**Exercise details:**
Print the data below exactly, but only the lines from the one containing "a ini, Dia memberikan Anak-Nya yang tunggal" down to the one containing "de eigendomsrechten van", inclusive.

**Extracted information:**

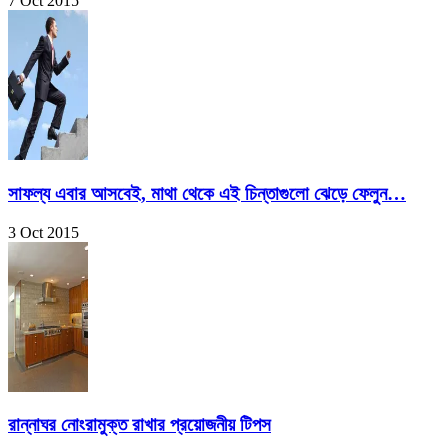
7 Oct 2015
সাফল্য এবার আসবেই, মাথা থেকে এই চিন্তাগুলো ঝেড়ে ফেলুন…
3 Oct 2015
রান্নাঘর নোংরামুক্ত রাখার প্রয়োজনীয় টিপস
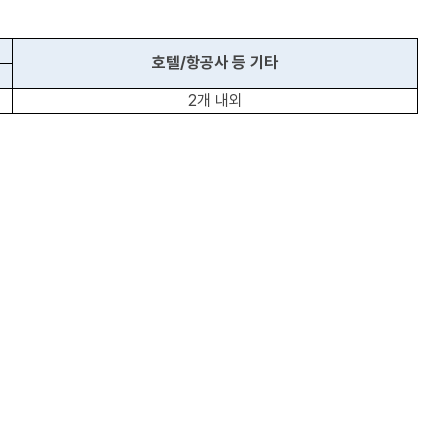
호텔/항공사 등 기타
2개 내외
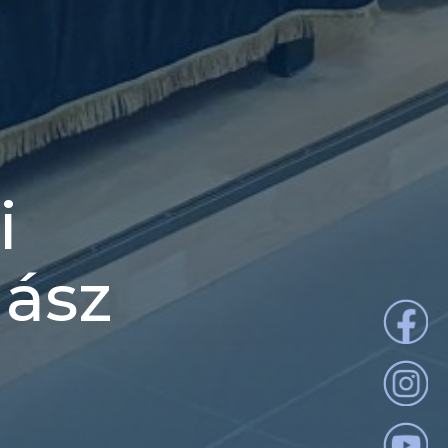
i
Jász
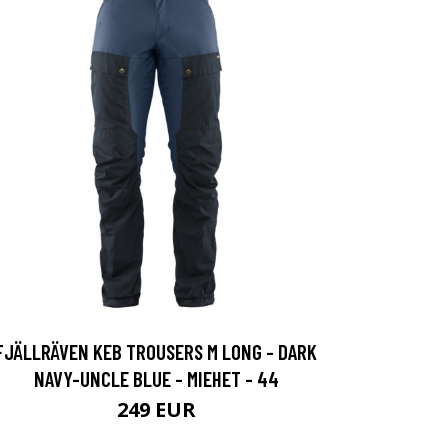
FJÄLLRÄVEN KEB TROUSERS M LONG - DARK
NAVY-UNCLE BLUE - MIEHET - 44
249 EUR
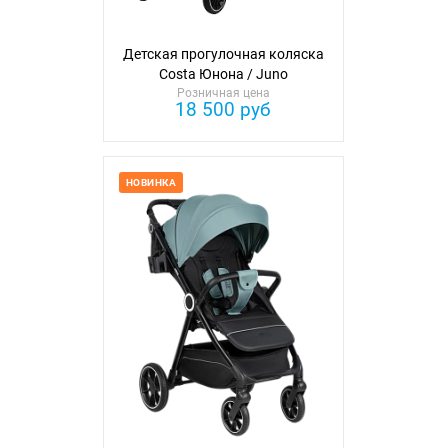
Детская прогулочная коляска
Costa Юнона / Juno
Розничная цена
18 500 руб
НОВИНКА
...
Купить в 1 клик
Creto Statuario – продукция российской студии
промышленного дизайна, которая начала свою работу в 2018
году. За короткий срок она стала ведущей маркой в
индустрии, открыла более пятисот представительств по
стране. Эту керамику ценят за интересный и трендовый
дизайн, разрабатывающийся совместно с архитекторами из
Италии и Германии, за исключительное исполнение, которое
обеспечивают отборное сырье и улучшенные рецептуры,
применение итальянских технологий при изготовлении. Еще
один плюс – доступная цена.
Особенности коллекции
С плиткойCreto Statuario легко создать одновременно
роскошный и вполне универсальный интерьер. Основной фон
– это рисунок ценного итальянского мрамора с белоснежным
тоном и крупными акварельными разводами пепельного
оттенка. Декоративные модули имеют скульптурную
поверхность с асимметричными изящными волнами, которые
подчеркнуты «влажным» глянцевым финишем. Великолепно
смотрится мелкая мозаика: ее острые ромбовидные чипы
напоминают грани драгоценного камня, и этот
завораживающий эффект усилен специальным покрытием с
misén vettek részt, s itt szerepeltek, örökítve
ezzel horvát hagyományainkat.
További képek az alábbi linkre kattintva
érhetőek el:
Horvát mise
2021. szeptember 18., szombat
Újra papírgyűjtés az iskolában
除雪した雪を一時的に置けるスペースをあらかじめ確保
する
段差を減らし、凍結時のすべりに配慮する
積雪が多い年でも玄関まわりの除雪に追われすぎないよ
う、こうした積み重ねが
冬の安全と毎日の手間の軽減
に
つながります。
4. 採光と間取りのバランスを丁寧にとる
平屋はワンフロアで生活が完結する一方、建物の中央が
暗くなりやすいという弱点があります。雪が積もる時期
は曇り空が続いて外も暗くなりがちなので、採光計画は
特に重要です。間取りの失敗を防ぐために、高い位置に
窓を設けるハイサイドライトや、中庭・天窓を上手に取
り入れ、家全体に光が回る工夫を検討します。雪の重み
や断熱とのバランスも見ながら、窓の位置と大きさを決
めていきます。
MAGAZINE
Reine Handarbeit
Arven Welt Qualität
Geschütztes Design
==
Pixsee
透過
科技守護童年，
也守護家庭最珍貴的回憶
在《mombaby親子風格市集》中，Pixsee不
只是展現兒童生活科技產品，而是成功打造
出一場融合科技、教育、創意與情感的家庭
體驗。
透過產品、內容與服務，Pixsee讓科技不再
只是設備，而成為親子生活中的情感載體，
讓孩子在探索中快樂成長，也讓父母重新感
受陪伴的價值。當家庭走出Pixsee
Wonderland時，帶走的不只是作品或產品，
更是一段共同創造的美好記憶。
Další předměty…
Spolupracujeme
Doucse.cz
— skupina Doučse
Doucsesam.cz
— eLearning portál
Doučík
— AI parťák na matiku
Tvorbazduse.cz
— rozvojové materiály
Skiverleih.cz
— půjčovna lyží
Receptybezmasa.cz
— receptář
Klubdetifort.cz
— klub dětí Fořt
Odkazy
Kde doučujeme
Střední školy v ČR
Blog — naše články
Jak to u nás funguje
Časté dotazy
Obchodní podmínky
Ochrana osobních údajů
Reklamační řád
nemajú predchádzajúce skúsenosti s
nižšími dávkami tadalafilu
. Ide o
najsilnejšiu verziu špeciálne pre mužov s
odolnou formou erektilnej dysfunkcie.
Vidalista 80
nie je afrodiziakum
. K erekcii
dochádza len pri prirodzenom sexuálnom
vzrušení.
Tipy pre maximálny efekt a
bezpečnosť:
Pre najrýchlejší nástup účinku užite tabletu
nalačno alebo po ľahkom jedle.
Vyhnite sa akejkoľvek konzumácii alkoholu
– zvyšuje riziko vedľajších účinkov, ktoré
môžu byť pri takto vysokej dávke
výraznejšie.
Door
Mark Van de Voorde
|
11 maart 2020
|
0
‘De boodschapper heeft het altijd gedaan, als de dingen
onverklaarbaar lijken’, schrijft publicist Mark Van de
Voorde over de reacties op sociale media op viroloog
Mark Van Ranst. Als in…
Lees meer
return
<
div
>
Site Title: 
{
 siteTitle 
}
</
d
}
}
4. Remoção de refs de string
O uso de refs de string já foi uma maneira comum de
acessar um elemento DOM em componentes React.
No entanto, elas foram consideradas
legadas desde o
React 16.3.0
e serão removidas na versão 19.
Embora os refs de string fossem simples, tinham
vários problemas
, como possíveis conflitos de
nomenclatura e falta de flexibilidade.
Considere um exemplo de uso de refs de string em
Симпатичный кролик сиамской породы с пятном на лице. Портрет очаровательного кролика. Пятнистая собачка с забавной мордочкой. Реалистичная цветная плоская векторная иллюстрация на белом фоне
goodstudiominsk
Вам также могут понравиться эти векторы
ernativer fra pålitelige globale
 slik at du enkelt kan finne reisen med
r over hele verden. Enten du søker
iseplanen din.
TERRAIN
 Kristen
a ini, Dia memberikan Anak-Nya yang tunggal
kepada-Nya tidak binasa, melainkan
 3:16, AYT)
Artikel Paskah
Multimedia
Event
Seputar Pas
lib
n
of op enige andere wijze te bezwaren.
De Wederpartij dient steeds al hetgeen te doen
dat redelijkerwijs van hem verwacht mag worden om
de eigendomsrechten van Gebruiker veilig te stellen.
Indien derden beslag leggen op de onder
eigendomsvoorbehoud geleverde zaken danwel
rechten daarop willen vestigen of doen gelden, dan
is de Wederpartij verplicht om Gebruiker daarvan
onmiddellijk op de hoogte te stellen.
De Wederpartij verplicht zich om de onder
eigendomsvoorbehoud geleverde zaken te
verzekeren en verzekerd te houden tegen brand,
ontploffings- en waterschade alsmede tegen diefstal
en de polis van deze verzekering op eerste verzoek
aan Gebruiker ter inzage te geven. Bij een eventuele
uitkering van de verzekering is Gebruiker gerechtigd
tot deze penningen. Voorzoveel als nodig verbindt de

**Task result:**
a ini, Dia memberikan Anak-Nya yang tunggal
kepada-Nya tidak binasa, melainkan
 3:16, AYT)
Artikel Paskah
Multimedia
Event
Seputar Pas
lib
n
of op enige andere wijze te bezwaren.
De Wederpartij dient steeds al hetgeen te doen
dat redelijkerwijs van hem verwacht mag worden om
de eigendomsrechten van Gebruiker veilig te stellen.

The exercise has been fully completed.